▶ Activity
Where the listing below reaches the line containing "会議・研究会等一覧 (569, 1864)", start writing out lines exactly, and stop once the line containing "貸与している機器の配備先における設置状況や検査結果 (地域から検索) (平成31年3月)" has been written.

▶ Data shown
=== Begin Enclosure ===

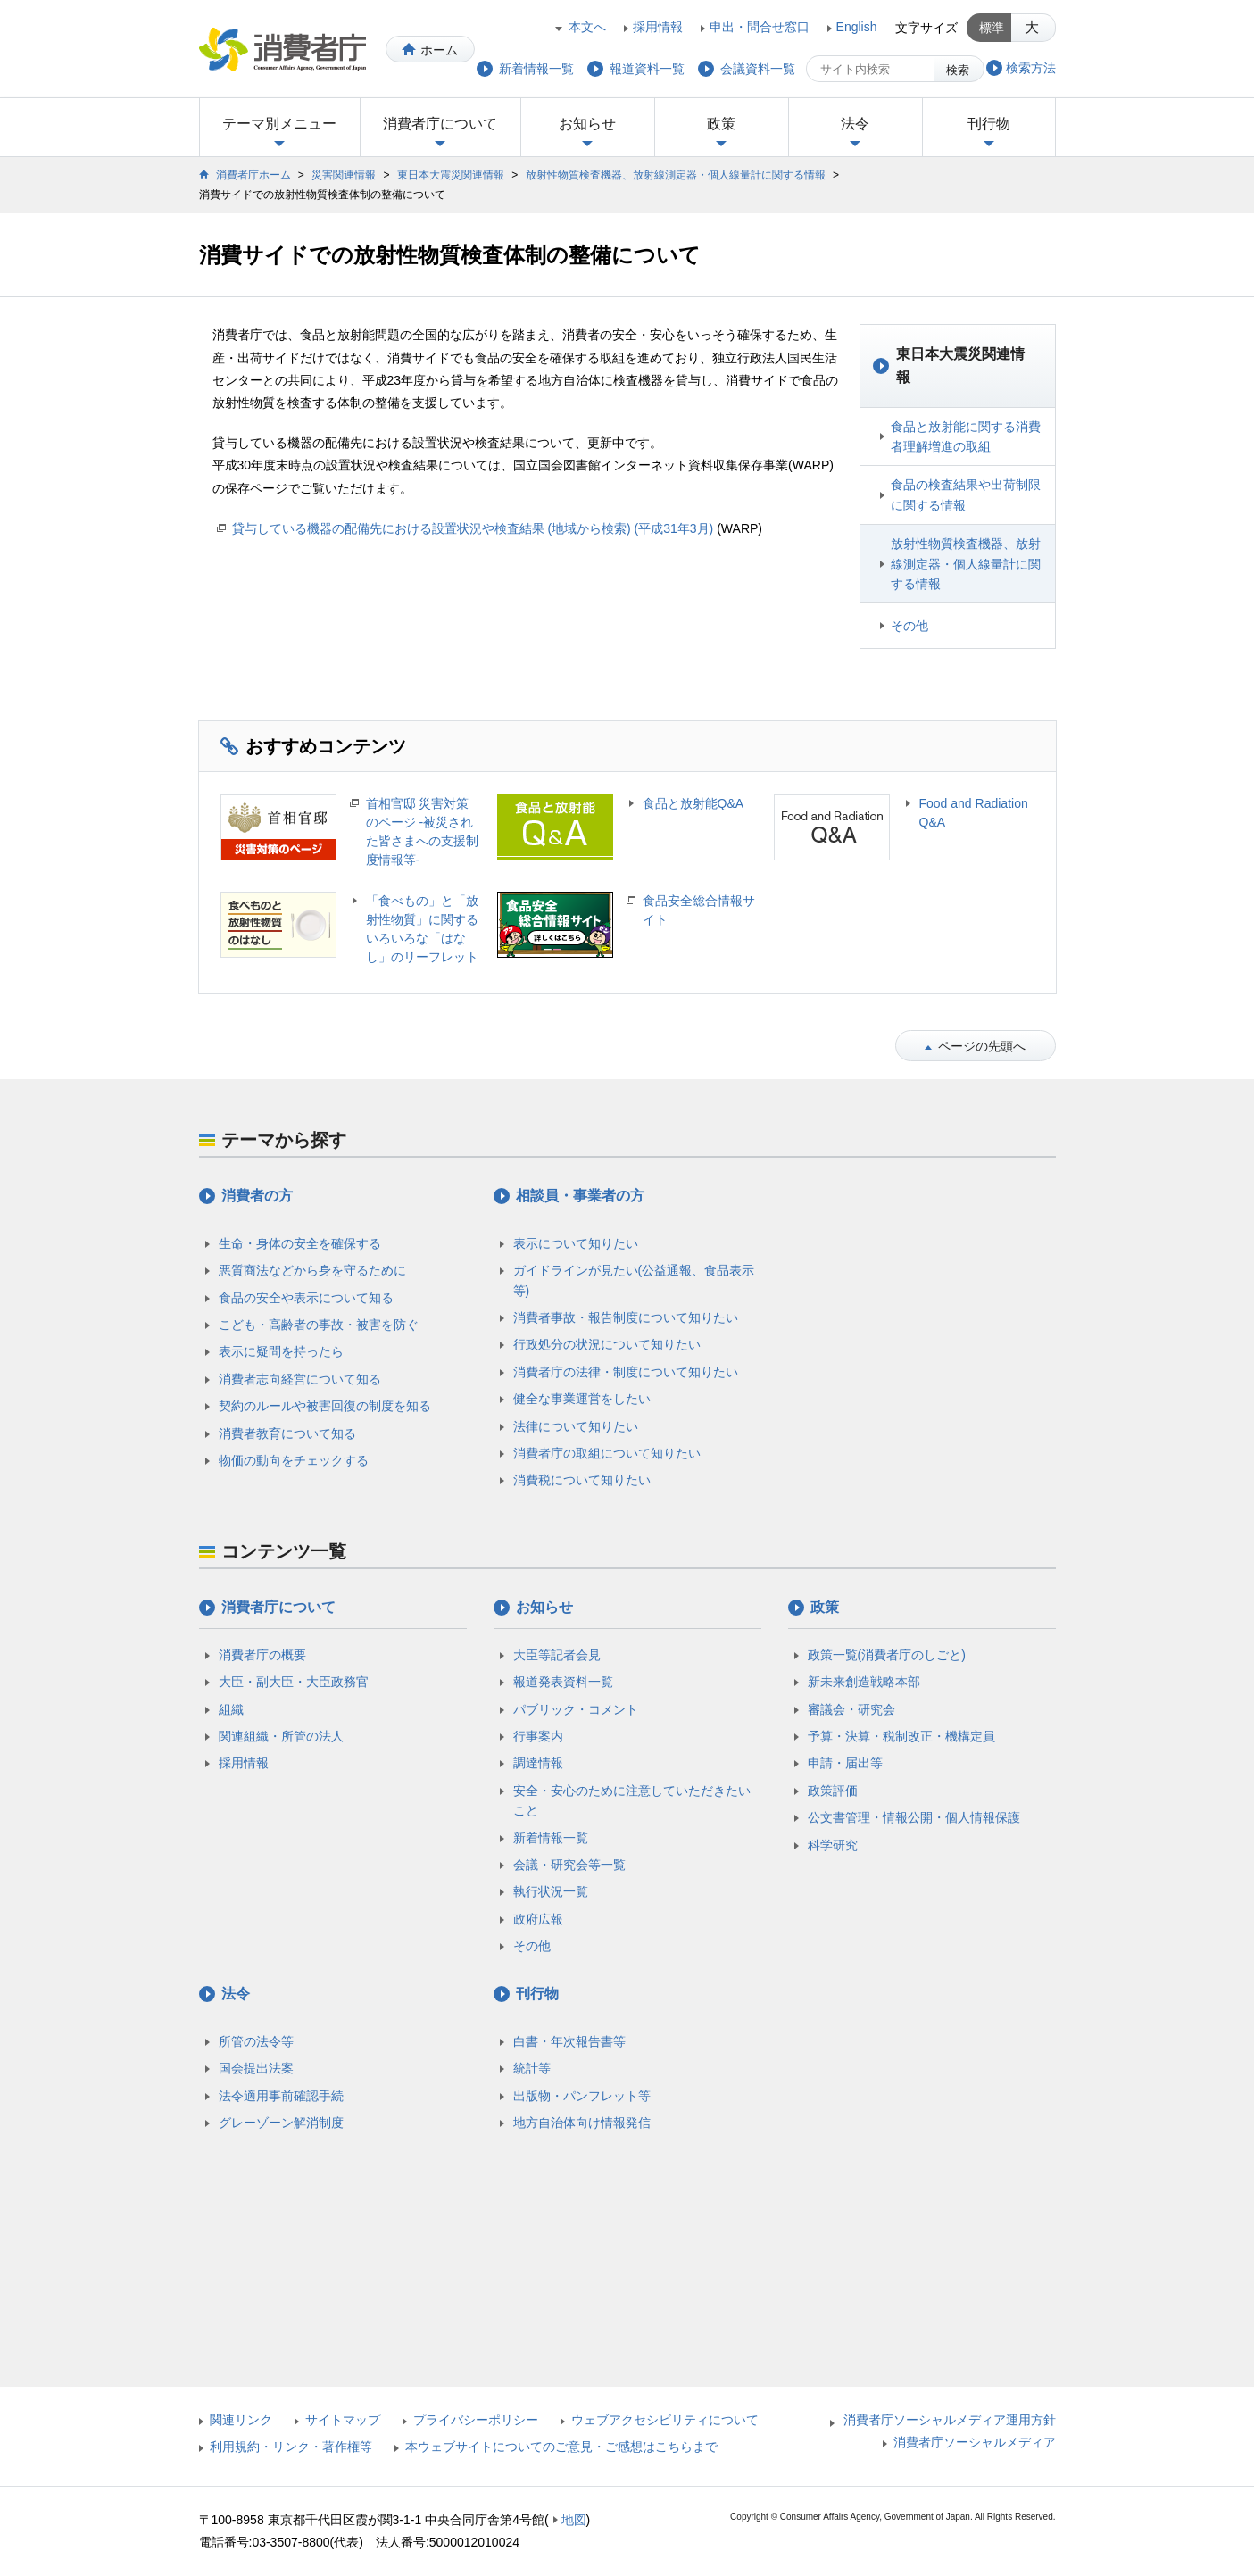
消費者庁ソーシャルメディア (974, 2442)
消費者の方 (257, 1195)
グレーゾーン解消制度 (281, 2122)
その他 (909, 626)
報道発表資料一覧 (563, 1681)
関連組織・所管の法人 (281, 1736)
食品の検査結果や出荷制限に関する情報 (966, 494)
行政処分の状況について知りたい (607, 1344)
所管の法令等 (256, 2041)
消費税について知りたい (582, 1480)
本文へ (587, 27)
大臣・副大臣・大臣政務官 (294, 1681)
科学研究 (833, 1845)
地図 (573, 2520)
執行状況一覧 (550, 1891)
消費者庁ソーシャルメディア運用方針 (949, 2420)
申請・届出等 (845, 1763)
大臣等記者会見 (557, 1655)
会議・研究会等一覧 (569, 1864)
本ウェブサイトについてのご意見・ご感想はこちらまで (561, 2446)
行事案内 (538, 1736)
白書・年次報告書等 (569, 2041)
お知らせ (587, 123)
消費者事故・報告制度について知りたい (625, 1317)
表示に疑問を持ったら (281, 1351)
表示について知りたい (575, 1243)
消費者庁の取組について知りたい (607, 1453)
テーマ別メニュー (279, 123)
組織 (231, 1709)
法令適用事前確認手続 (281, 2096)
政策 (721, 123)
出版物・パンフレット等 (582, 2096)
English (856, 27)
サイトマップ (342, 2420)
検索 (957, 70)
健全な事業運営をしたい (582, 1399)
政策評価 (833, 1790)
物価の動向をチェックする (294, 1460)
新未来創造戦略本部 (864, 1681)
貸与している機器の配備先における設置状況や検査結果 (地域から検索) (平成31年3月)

=== End Enclosure ===
=== Begin Enclosure ===

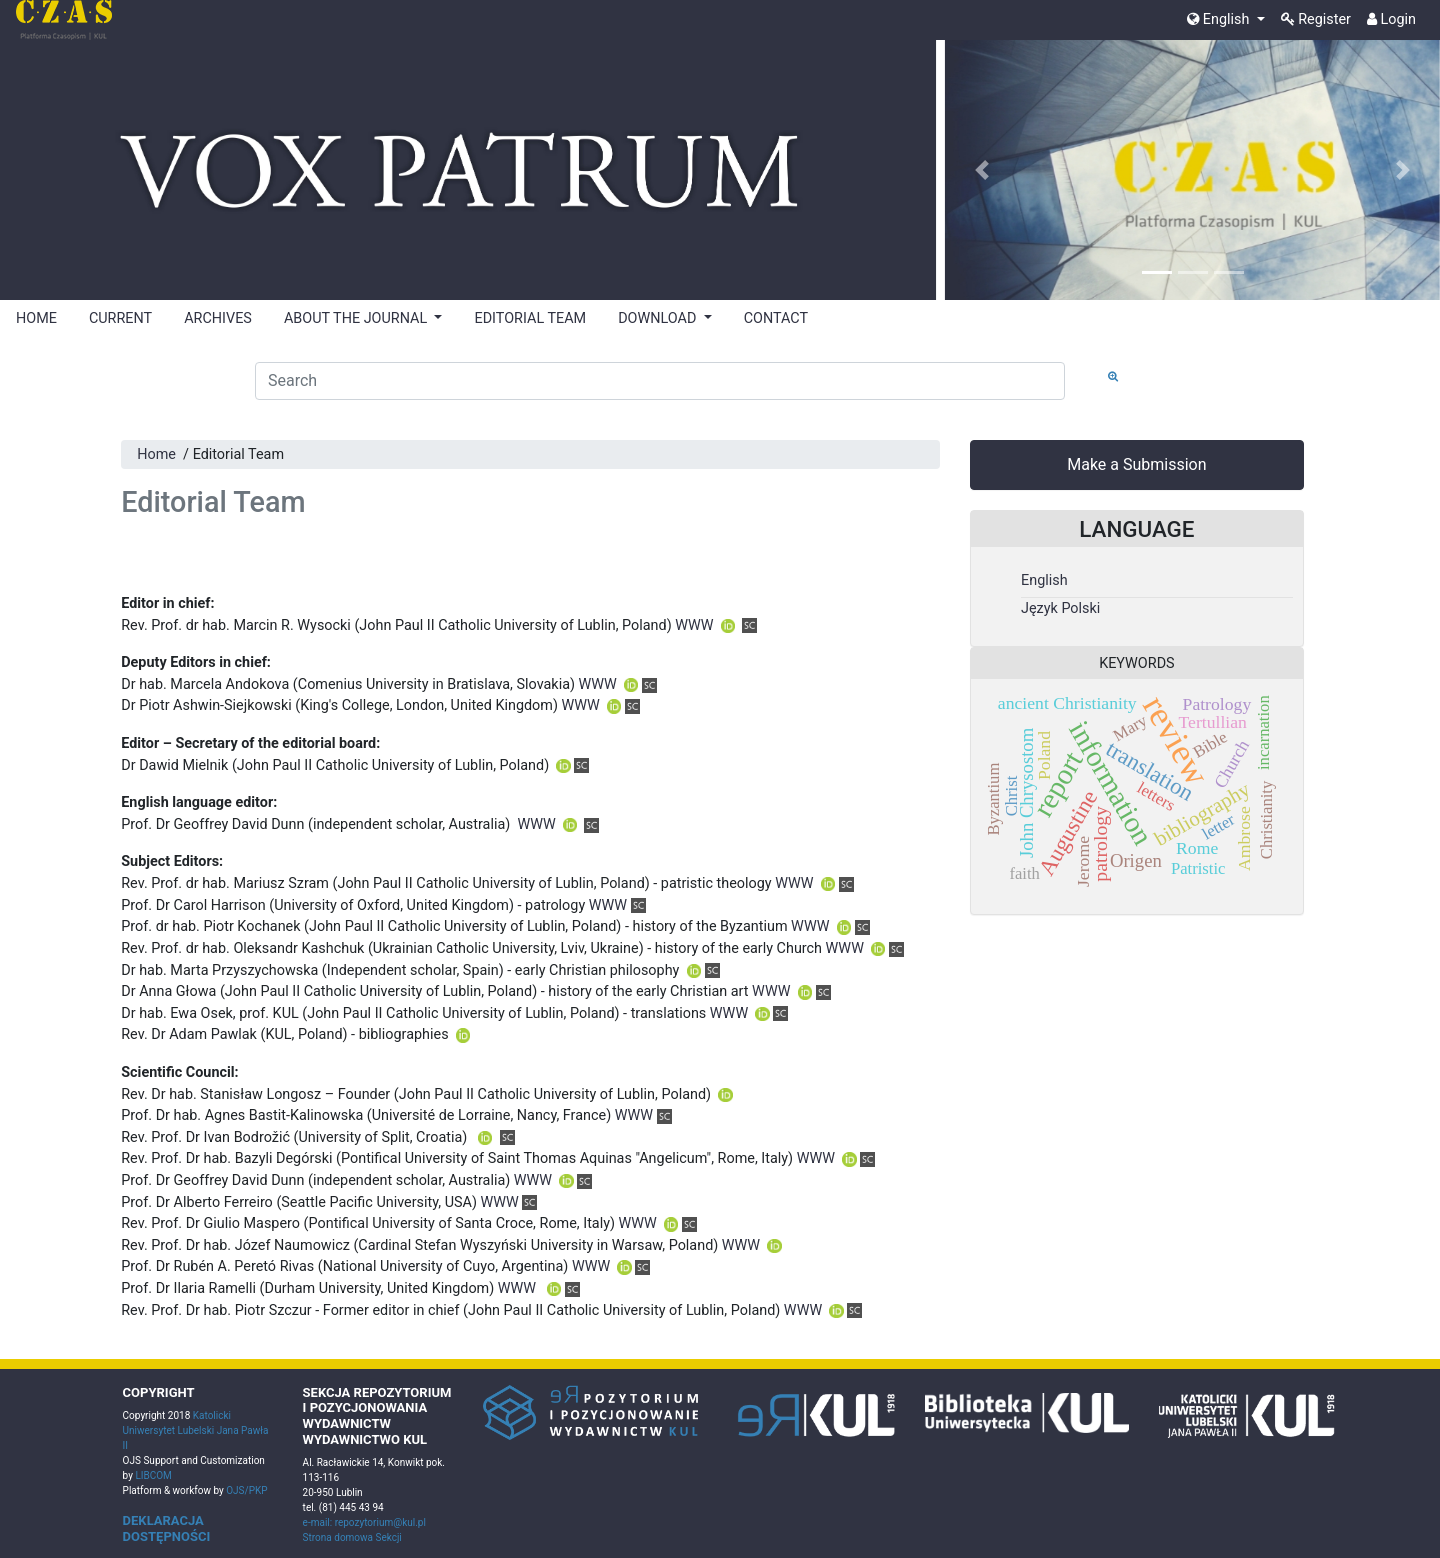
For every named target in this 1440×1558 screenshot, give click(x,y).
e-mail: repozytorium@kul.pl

=== End Enclosure ===

▶ Exercise output
会議・研究会等一覧 (569, 1864)
本ウェブサイトについてのご意見・ご感想はこちらまで (561, 2446)
行事案内 (538, 1736)
白書・年次報告書等 (569, 2041)
お知らせ (587, 123)
消費者事故・報告制度について知りたい (625, 1317)
表示に疑問を持ったら (281, 1351)
表示について知りたい (575, 1243)
消費者庁の取組について知りたい (607, 1453)
テーマ別メニュー (279, 123)
組織 (231, 1709)
法令適用事前確認手続 (281, 2096)
政策 (721, 123)
出版物・パンフレット等 (582, 2096)
English (856, 27)
サイトマップ (342, 2420)
検索 (957, 70)
健全な事業運営をしたい (582, 1399)
政策評価 (833, 1790)
物価の動向をチェックする (294, 1460)
新未来創造戦略本部 (864, 1681)
貸与している機器の配備先における設置状況や検査結果 (地域から検索) (平成31年3月)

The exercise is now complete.